When you first appear for your appointment with an optometrist, you’ll be asked to fill out a form with questions about your general health. The form will also ask you to check off specific reasons why you’ve requested an appointment. For example, if you already wear Eye Glasses Clarksville, and it’s been more than a year or two, you may find your eyes straining to see, which may mean it’s time for a new prescription. You may be getting headaches. At a certain age, you may have a harder time seeing objects at a distance while driving and at the same time you may have a hard time seeing correctly when you read or do computer work.
Doctors of Optometry can administer a series of tests during your eye examination that can catch eye diseases like cataracts, diabetic retinopathy, glaucoma, kerotaconus, and macular degeneration. After the doctor has examined your eye health, and if you’ve expressed a concern about your vision, the doctor will conduct vision tests to determine your vision range, such as asking you to read several rows of letters that get progressively smaller.
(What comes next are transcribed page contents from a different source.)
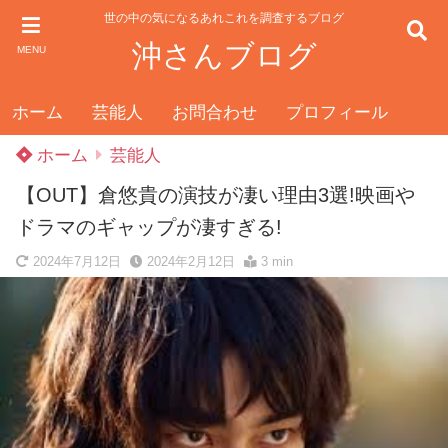
世の中の気になるあれこれを調査するブログ
沖さんブログ
MENU
ホーム
芸能人
お問合わせ
プロフィール
ホーム
芸能人
【OUT】倉悠貴の演技が凄い理由3選!映画や
ドラマのギャップが凄すぎる!
2024年7月12日
2024年2月12日
3 min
After determining your range of vision, the doctor will determine the right prescription for your Eye Glasses Clarksville by asking you to compare what the distant letters look like through a series of different lenses. The right combination of lenses can help patients who have a range of vision problems. If you are nearsighted, you have myopia, which means you have difficulty seeing distant objects clearly. If you have farsightedness, or hyperopia, you have more difficulty seeing close-up objects clearly.
Patients who are typically around age 40 or over may develop presbyopia, a condition marked by noticing that it becomes more difficult to see up close, and they have to sit further away from the computer screen or hold a book away from themselves in order to see it. Presbyopia can be helped by a prescription for bifocal glasses, which are lenses that help a person to see close objects clearly through the bottom half of the lens and see distant objects clearly through the upper part of the lens.